Mr Horton, who comes from the UK and was previously in charge BMW Middle East, has been at the helm of BMW Australia since February last year and has so far found no real justification behind the LCT’s existence.
“There seems to be no real substance or credibility behind the fact that once you reach a certain price band (you pay LCT), which is now in a relatively low level not just for us but for Toyota and other volume manufacturers” Horton said.
The luxury car tax adds a 33 per cent price hike to vehicles that exceed the current $57,466 threshold. The additional payment is the GST-exclusive value that exceeds the set threshold. Fortunately, vehicles that have a combined fuel economy figure of less than 7L/100km have an increased threshold of $75,375.
Even so, the $75,375 figure is no comfort for buyers of many BMW models (3, 5, 6 and 7 Series as well as X3/5/6), which are mostly affected by LCT. Mr Horton believes the LCT should be scrapped for a more measured approach that focuses even more on fuel efficiency and CO2 emissions.
“Replace it with something which is maybe more focused on fuel efficiency.
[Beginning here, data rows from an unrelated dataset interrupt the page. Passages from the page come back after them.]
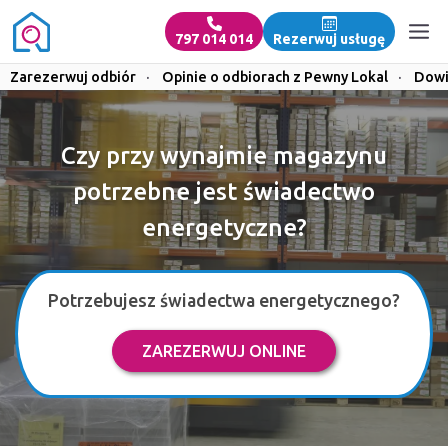
797 014 014
Rezerwuj usługę
Zarezerwuj odbiór
·
Opinie o odbiorach z Pewny Lokal
·
Dowi
Czy przy wynajmie magazynu
potrzebne jest świadectwo
energetyczne?
Potrzebujesz świadectwa energetycznego?
ZAREZERWUJ ONLINE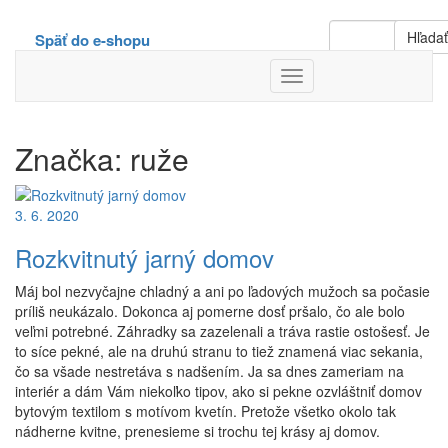
Hľada
Späť do e-shopu
Toggle
Navigation
Značka:
ruže
3. 6. 2020
Rozkvitnutý jarný domov
Máj bol nezvyčajne chladný a ani po ľadových mužoch sa počasie
príliš neukázalo. Dokonca aj pomerne dosť pršalo, čo ale bolo
veľmi potrebné. Záhradky sa zazelenali a tráva rastie ostošesť. Je
to síce pekné, ale na druhú stranu to tiež znamená viac sekania,
čo sa všade nestretáva s nadšením. Ja sa dnes zameriam na
interiér a dám Vám niekoľko tipov, ako si pekne ozvláštniť domov
bytovým textilom s motívom kvetín. Pretože všetko okolo tak
nádherne kvitne, prenesieme si trochu tej krásy aj domov.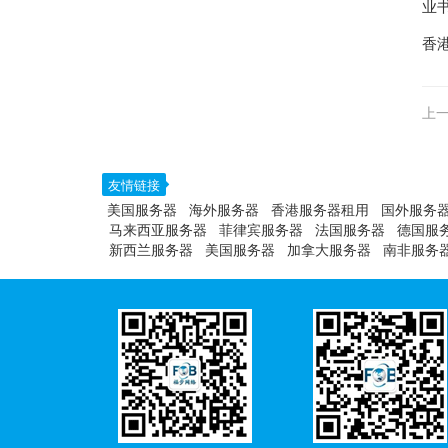
业
香
上一
友情链接
美国服务器
海外服务器
香港服务器租用
国外服务
马来西亚服务器
菲律宾服务器
法国服务器
德国服
新西兰服务器
美国服务器
加拿大服务器
南非服务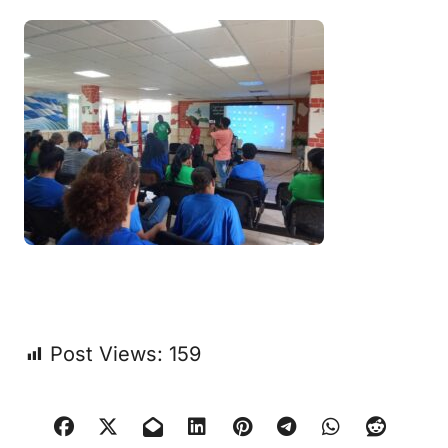
Post Views:
159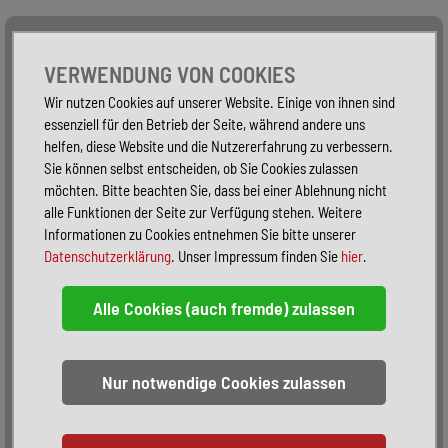
Alle Fahrzeuge
Nur PKW
Nur Reisemobile -
VERWENDUNG VON COOKIES
Wir nutzen Cookies auf unserer Website. Einige von ihnen sind
essenziell für den Betrieb der Seite, während andere uns
helfen, diese Website und die Nutzererfahrung zu verbessern.
Sie können selbst entscheiden, ob Sie Cookies zulassen
möchten. Bitte beachten Sie, dass bei einer Ablehnung nicht
alle Funktionen der Seite zur Verfügung stehen. Weitere
Informationen zu Cookies entnehmen Sie bitte unserer
Datenschutzerklärung
. Unser Impressum finden Sie
hier
.
Sortieren:
alphabetisch
nach Preis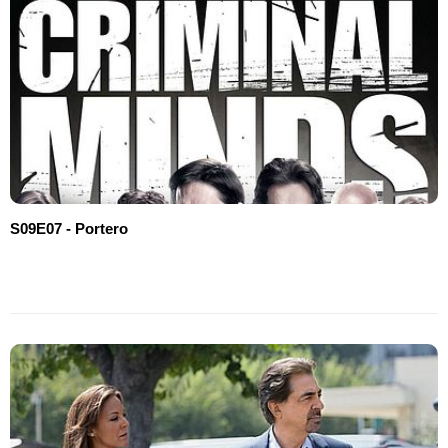
S09E07 - Portero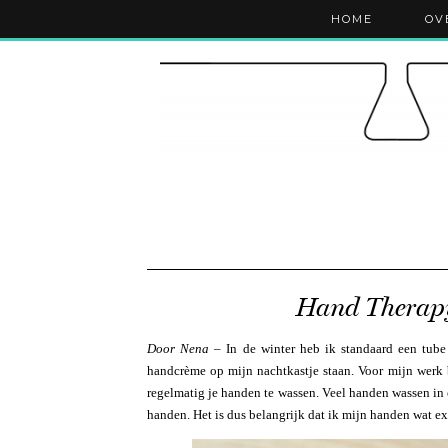
HOME
OV
Hand Therapy
Door Nena
– In de winter heb ik standaard een tub
handcrème op mijn nachtkastje staan. Voor mijn werk 
regelmatig je handen te wassen. Veel handen wassen in 
handen. Het is dus belangrijk dat ik mijn handen wat e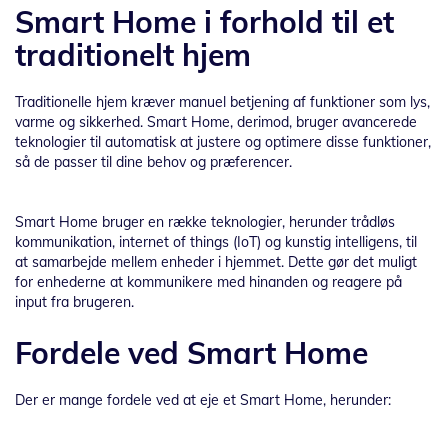
Smart Home i forhold til et
traditionelt hjem
Traditionelle hjem kræver manuel betjening af funktioner som lys,
varme og sikkerhed. Smart Home, derimod, bruger avancerede
teknologier til automatisk at justere og optimere disse funktioner,
så de passer til dine behov og præferencer.
Smart Home bruger en række teknologier, herunder trådløs
kommunikation, internet of things (IoT) og kunstig intelligens, til
at samarbejde mellem enheder i hjemmet. Dette gør det muligt
for enhederne at kommunikere med hinanden og reagere på
input fra brugeren.
Fordele ved Smart Home
Der er mange fordele ved at eje et Smart Home, herunder: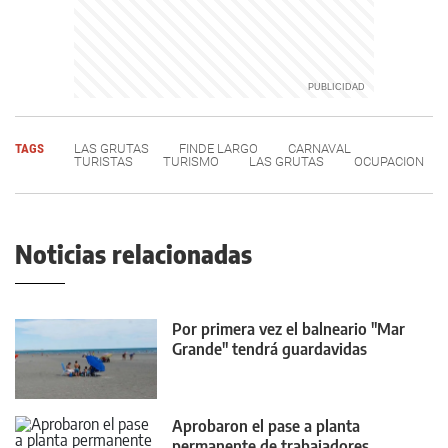
TAGS
LAS GRUTAS
FINDE LARGO
CARNAVAL
TURISTAS
TURISMO
LAS GRUTAS
OCUPACION
Noticias relacionadas
Por primera vez el balneario "Mar
Grande" tendrá guardavidas
Aprobaron el pase a planta
permanente de trabajadores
You then start to steer consumer behaviour towards lower emissions and more fuel efficiency and maybe that will happen over time”.
Despite his dislike of LCT, Mr Horton left his biggest criticism for the Australian federal and state governments, which he described as taking revenue from Australian motorist without much return.
“Quite frankly I think the government in Australia, the way that they tax the Australian motorists, in my perception, (provides) very little return of those massive revenues that they get, in terms of things like improving road infrastructure. It’s a scandal.”
Heads of other European car manufacturers have also lashed out against LCT over the years but given the federal government’s desire to provide a budget surplus, it’s unlikely LCT is going to go away anytime soon.